In a Geelong class last year...
...the theme for Jo was to make an ikebana that represented a movement. In this case, the word she chose was 'entrapped'. A single Strelitzia flower is caught in a trap of Dietes grandiflora leaves which surround the flower. The leaves are tied with knots and a symbolic chain hangs down the front of the cylindrical vase. Anne's exercise was to make an arrangement of vegetables and/or fruit on a table. This Sogetsu curriculum exercise is called "morimono", literally: "heaped things". She actually made two arrangements. This one really made me smile for its playfulness and unique cutting of the Zucchini.

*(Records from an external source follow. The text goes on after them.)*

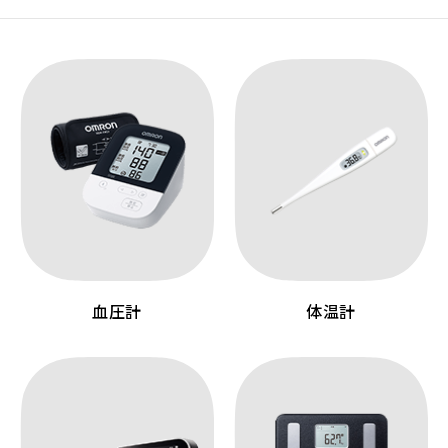
血圧計
体温計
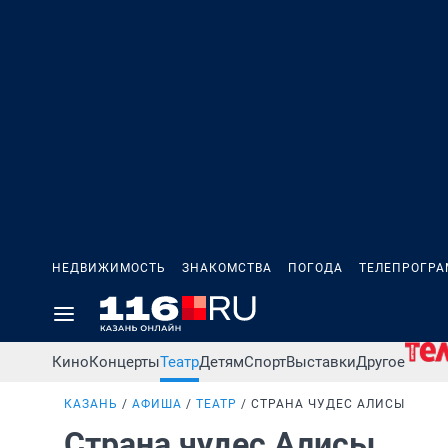
НЕДВИЖИМОСТЬ
ЗНАКОМСТВА
ПОГОДА
ТЕЛЕПРОГР
Кино
Концерты
Театр
Детям
Спорт
Выставки
Другое
КАЗАНЬ
АФИША
ТЕАТР
СТРАНА ЧУДЕС АЛИСЫ
Страна чудес Алисы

I had set the senior students the task of making an ikebana on the theme of contrasting colours.
Maureen contrasted the orange of pincushion Leucospermum flowers with a blue vase. She used a dried branch for its linear and textual contrast.

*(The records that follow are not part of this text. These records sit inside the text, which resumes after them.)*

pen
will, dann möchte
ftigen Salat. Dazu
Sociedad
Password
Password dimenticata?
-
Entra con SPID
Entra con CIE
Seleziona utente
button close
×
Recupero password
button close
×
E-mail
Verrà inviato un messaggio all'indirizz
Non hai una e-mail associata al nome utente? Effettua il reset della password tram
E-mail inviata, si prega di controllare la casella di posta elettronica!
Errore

Ellie contrasted yellow Kangaroo Paw Anigozanthos, with an unidentified blue flower. She too used a dried branch as a textural contrast.
Helen contrasted the orange of two Strelitzia flowers with a large blue ceramic vase. I think the purple leaves in the mouth of the vase are the cultivar Tradescantia "Purple Heart".
While out walking yesterday I noticed this Coastal sword-sedge Lepidosperma gladiatum. I have never before seen it at the peak of its flowering as is obvious here. In my ikebana this week I used three leaves of this plant that I had picked a couple of weeks ago.
I also used two of the cerise Hydrangea flower heads. Last year I had pruned this potted bush too hard and only had a couple of flowers. This year it has re-bounded. The pink flowers are a different Hydrangea cultivar.
I set two of the flower heads in a low flat-bottomed ceramic vase with inward sloping walls. This suited the flowers well as I cut the stems fairly short. The two flowers are massed one behind the other. I then arranged the three sedge leaves in looping curves around the flowers. The leaf on the left side had started to colour a warm brown as it ages.
The vessel is by the Australian ceramicist Owen Rye.